And as should be evident, I'm also quite ignorant about the state of GPU packaging on conda-forge, having only just heard @jakirkham's SciPy 2020 talk today. I also know that @jakevdp joined the JAX team recently. Perhaps they could chime in on what needs to happen to make JAX on GPU installation as easy as conda install -c conda-forge jax[cuda]? No pressure though, I know you both have your own day jobs to think about too.

gkaissis commented 4 years ago

Dear Eric,

thanks very much for the extensive comments! What can I do to help? I'm happy to help build the packages, we've got the free compute capacity, but it would have to be automated in some way since I cannot manually monitor the release cycle and I have honestly not the slightest clue about conda packaging. What do you propose?

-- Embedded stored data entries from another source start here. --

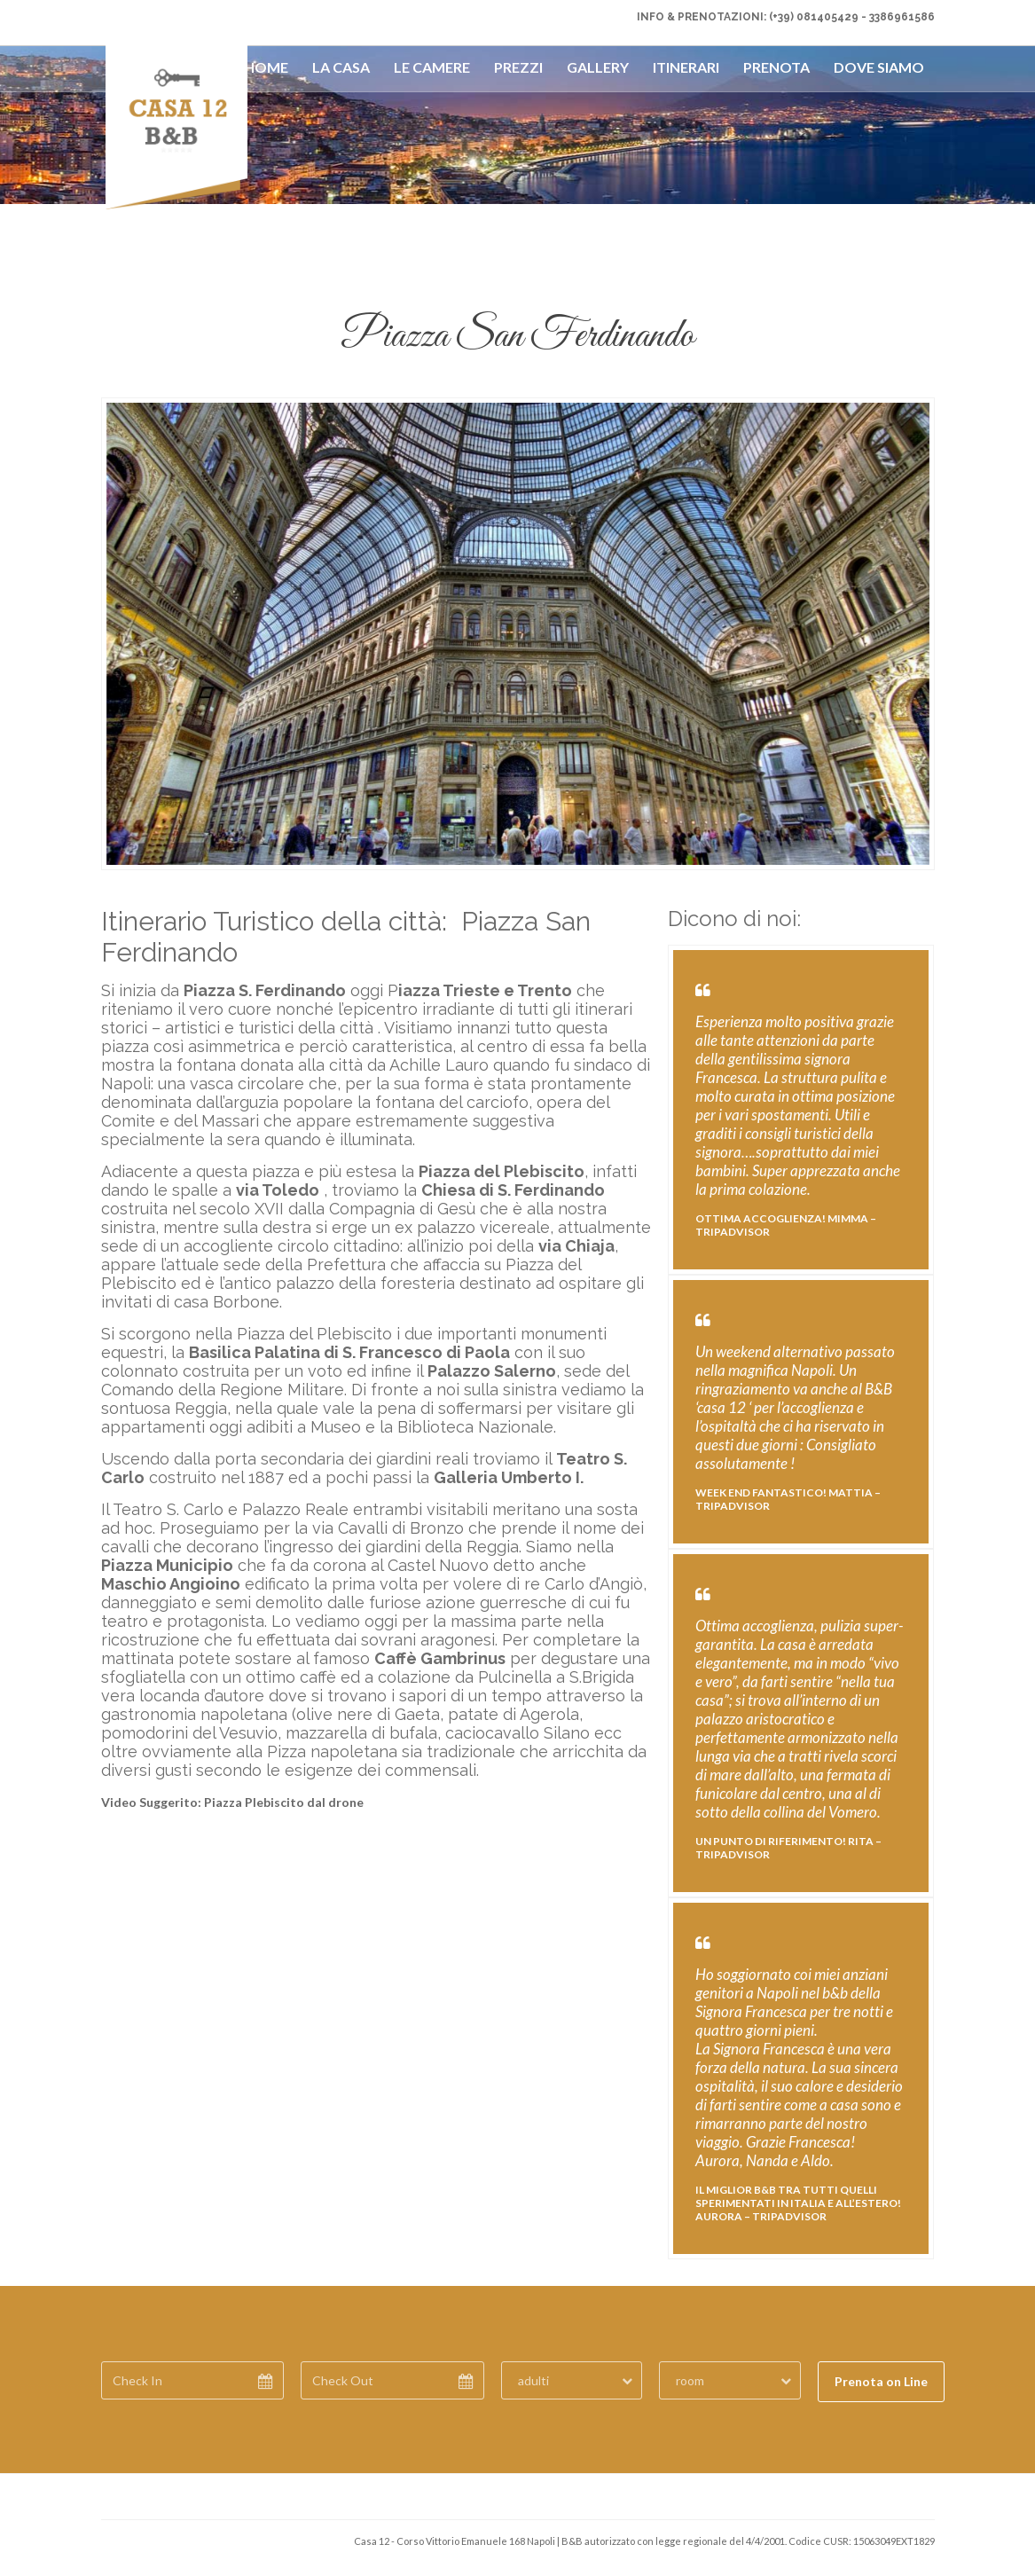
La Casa (341, 67)
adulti (533, 2380)
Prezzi (518, 67)
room (690, 2380)
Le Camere (432, 67)
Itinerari (686, 67)
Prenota (776, 67)
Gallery (598, 67)
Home (266, 67)
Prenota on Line (881, 2381)
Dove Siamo (879, 67)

Regarding Windows, I agree, and so have I. But with the frankly desolate state of machine learning on macOS and the encouraging move of Microsoft towards incorporating CUDA containers in WSL2, I'm seeing myself transitioning away from Apple more and more and I believe it would be a service to the community (who are not all hardcore *nix users) in the name of democratisation to offer the service of a Windows package.

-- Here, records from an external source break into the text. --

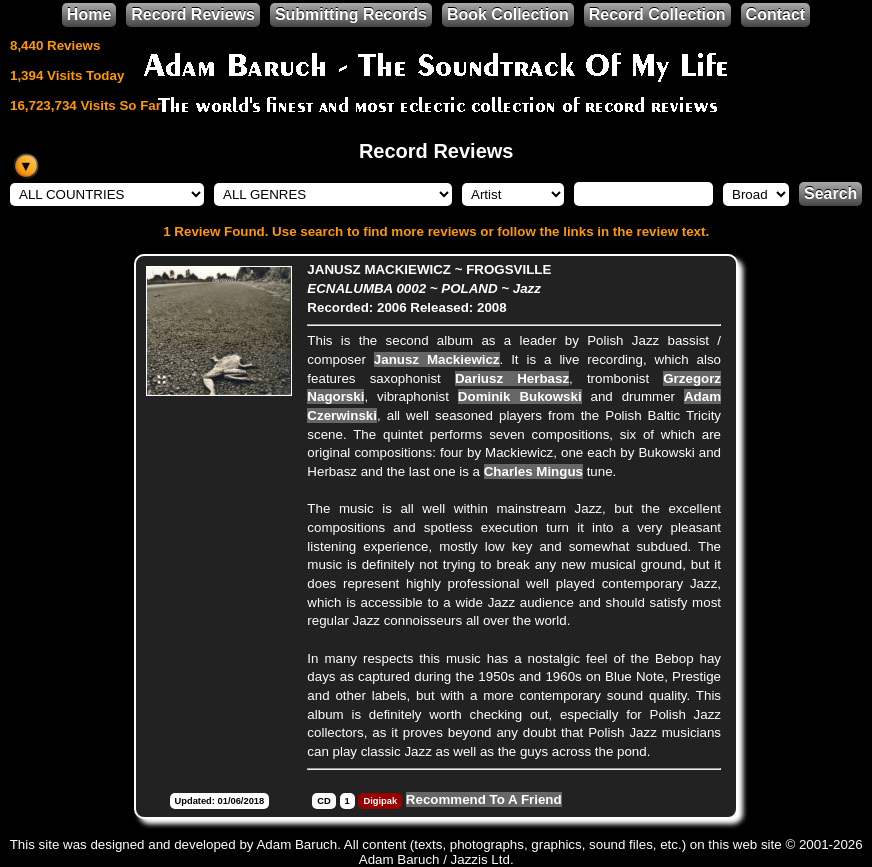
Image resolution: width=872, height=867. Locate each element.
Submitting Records (351, 14)
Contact (776, 14)
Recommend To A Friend (484, 799)
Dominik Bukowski (520, 396)
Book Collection (508, 14)
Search (830, 193)
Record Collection (657, 14)
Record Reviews (193, 14)
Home (89, 14)
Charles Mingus (533, 471)
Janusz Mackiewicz (437, 359)
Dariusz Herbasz (512, 378)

Thanks a lot again and all the best,

George

ericmjl commented 4 years ago

Hi George,

Here’s some things I can propose.

Firstly, I’d suggest engaging with @jakirkham and try to work with him to get the pre-built JAX GPU packages onto conda-forge. I’m sure he’d be happy to work with someone on this issue. You might also have to end up engaging the JAX team directly on their repo to debug anything that shows up.

Secondly, I’d suggest again working with @jakirkham and @ocefpaf to see if you can work through getting the Bazel-based builds (i.e. build from scratch) working on conda-forge.

Thirdly, on Windows, this issue tracker isn’t the right place to ask for a Windows-enabled JAX package. The JAX issue tracker is the right place. If you can convince them that it’s worth their time, or offer help to build it on Windows, you’ll be in luck. Just so you don’t get your hopes too high, you should read through their docs to see whether they’ve documented why they don’t have a Windows package. From my limited understanding, it’s got to do with XLA not being available on Windows. JAX uses XLA, so if XLA isn’t available for Windows, then JAX isn’t going to be available on Windows. You should check and confirm with them. “In the name of democratization” is lofty goal; you’ve also got to know the landscape of limitations to be know what requests can and cannot be fulfilled.

I’m going to close this issue, as I think you have enough information to work with, and there’s no “fix”/“resolution“ available from me. Feel free to ping back regardless if you’d like further advice on what to do.

Cheers, Eric

ocefpaf commented 4 years ago

Thanks @ericmjl! We, conda-forge, just had a meeting about this "hard to build" packages and, even though you were not in that meeting, you made a nice summary there of what needs to happen ;-p

beckermr commented 3 years ago

Hi friends! I am going to reopen this issue and see if I can get it to work properly by repackaging the wheels from google.

rabernat commented 2 years ago

Just adding a big 👍 and 🙏 to @beckermr's comment above. Getting a GPU-compatible Jax installable from Conda Forge would be huge! Thanks to all the volunteers here.

wolfv commented 2 years ago

We could try this again with the changes from the bazel-toolchain in the tensorflow recipe, and the 32 core cloud machines to build the recipes.

I am busy with packagingcon for a while though, and then a week on vacation :)

wolfv commented 2 years ago

trying stuff over in #72

ngam commented 2 years ago

With a lot of twits, this is almost ready, pending some reviews --- I continued what @wolfv started, and there was some very annoying bug/behavior where the enabling cuda was overriding our custom toolchain...

https://anaconda.org/ngam/jaxlib

ngam commented 2 years ago

If people are eager to test, I only uploaded the py38 version. Happy to upload 39 and 310 if people want. Just let me know. I am actually not 100% sure everything worked correctly, so testing is very important. I specifically don't know how many cycles the compilation should be taking (no available record upstream to my knowledge). Hopefully xhochy can verify and make sure everything is good to go. (Edit most artifacts are here: https://dev.azure.com/conda-forge/feedstock-builds/_build/results?buildId=506049&view=artifacts&pathAsName=false&type=publishedArtifacts, we are still dealing with a fem timeouts and dropped connections, but we may be able to get this all on the CI!)

rabernat commented 2 years ago

Hi @ngam - thanks for working on this! I would happily test it in our pangeo images; however, we would need a python 3.9 version. If you can upload one, I will test it asap.

andsmi97 commented 2 years ago

Any updates on making this publicaly available?